Your eternalisms are one of your most recognizable trademarks. Are they only about a fast and constant substitution between the image and its negative form, or is there a slight movement in the image too, whether made by the camera or montage?
Yes, they are always two or more phases of movement; in many eternalisms the twin pictures –not identical twins – are from a stereo camera, the discontinued Fuji W3 (best model). Those derived from my 2D Ipad drawings are assembled by our daughter Nisi (Nissan); only she knows how.

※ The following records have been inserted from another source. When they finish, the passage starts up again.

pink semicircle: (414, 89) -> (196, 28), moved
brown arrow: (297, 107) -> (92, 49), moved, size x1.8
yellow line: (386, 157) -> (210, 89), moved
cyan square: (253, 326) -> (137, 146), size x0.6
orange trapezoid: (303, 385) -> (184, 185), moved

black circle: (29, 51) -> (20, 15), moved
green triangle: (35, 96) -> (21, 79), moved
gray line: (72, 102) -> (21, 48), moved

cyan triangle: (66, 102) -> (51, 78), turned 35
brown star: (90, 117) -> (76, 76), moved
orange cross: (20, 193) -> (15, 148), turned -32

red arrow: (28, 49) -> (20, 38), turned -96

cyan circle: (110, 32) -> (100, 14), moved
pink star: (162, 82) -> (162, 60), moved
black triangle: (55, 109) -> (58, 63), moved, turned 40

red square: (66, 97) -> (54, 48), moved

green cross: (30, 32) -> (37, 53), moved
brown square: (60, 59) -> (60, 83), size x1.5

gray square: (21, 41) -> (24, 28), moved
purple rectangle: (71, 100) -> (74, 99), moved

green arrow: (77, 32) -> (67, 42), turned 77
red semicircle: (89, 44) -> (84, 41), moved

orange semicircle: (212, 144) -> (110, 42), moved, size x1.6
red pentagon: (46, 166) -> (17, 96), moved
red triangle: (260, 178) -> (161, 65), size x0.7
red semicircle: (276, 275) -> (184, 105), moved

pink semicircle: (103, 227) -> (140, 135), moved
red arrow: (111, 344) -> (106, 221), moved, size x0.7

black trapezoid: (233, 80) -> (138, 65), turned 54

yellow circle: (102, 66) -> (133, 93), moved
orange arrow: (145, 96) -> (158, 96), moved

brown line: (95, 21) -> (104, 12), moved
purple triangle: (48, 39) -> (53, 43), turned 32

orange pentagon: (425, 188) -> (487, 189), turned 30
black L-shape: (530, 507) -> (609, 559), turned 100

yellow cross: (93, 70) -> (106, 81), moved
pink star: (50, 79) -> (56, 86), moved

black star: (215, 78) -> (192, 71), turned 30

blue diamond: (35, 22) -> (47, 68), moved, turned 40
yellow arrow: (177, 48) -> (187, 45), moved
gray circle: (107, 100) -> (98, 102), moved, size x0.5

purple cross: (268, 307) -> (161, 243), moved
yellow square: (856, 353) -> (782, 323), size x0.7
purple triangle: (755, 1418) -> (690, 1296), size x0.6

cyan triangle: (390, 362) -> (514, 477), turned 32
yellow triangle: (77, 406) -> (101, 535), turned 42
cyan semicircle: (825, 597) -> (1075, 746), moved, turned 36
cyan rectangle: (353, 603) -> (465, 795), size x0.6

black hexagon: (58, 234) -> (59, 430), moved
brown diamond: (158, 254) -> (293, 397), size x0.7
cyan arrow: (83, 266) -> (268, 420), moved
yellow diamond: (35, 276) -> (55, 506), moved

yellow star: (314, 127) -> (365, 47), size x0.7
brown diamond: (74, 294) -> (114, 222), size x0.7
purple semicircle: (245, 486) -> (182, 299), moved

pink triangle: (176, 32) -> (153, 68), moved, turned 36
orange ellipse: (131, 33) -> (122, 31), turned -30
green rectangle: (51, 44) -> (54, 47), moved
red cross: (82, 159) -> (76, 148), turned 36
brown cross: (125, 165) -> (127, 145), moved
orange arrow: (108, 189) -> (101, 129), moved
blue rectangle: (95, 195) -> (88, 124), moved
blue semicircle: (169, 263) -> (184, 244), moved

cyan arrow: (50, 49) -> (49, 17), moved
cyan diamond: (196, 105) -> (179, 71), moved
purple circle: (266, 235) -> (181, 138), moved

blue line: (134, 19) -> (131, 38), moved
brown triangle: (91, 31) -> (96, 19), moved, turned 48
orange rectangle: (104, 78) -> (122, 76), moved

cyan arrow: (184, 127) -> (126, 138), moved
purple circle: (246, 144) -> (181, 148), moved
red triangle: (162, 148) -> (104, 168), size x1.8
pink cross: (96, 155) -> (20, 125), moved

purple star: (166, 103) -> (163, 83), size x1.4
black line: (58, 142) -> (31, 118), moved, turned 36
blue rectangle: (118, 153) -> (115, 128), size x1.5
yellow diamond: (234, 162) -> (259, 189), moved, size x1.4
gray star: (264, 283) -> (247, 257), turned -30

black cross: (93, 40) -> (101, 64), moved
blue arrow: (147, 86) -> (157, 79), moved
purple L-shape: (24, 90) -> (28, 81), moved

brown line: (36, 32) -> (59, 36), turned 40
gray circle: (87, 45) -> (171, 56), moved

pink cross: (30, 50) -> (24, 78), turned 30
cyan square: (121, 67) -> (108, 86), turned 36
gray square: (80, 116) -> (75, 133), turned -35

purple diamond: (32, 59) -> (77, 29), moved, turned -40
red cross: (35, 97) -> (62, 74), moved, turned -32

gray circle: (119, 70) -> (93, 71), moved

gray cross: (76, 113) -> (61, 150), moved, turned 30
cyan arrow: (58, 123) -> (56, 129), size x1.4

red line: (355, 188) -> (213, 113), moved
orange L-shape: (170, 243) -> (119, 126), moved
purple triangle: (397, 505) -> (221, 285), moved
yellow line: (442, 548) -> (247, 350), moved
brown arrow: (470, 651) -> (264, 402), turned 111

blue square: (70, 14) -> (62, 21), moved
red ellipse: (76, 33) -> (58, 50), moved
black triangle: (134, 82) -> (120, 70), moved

I am going to tell you how the eternalism came about. With no thought of the phenomenon, Flo and I began working at ideas I had about projection. I set up two 16mm projectors side by side that were capable of single-frame projection, still, retreat, and advance. Working side by side, we examined small differences between shots. A flat disk on a separate motor between the projectors alternated the two images, drawing strange phenomena from them. At first, I tried to minimize the black interval between the projections and tried many differently shaped cutouts of the disk, but then noticed dimensional occurrences with disks that had greater moments of darkness between the projections. I’d also been investigating 3D projection for some time, but this was unexpected.
I invited Alfons Schilling over to see it. Living close by we’d become friends over shared interest in 3D and often checked in on each other. Alfons liked what he saw. “Try giving it more black,” he said. That’s all I recall him saying. I couldn’t do it at the moment; it meant cutting out another disk. Later, Alfons gone, I tried it and the full eternalism was there!
We got a letter from Alfons telling us his lawyer said we should stop working as we were and shouldn’t show it in public, that Alfons had discovered the phenomenon. The thought of patenting hadn’t once crossed my mind, but now I myself contacted a lawyer willing to work for impoverished inventors and protected myself. We never heard from Alfons again and then learned he’d returned to Germany.
“Try giving it more black” is not enough to make the phenomenon of Alfons’s discovery. Another thing I recall him saying was, “You, Ken, are an artist, but I am more of an inventor.” He surely worked hard and seriously, while I had been lucky. Could anyone have imagined such a thing, and going in search of it?
“Blankets for Indians” is predominantly composed of images from the Occupy Wall Street demonstrations, regular images without any post-production effects, just at some moments they are briefly frozen. But by splitting the frame in two, in a juxtaposed mirror effect, the bubbles produced by a water fountain generated an abstract figure, which looks like a monster’s face at times. There are also scenes in which you combined different shots in superimposition, making all the elements in the shot transparent; then you inserted different colors in different parts of that kaleidoscope-like whole. That created a complex visual stereoscopic composition that clearly recalls your background in abstract expressionism. All that effect contrasts a lot with the realistic images from the streets of New York. How have you used spatial montage (juxtaposition and superimposition) in your films, and how has the stereoscopic digital image influenced the result?
I mention early in the film that I was on the way to the fountain when meeting the marchers. I return to it at the end. You want to know why I do things; my reasons are ones a cook might say and rarely ideological. I read and think but my films are primarily sensory: how do things feel? Does this engage my attention?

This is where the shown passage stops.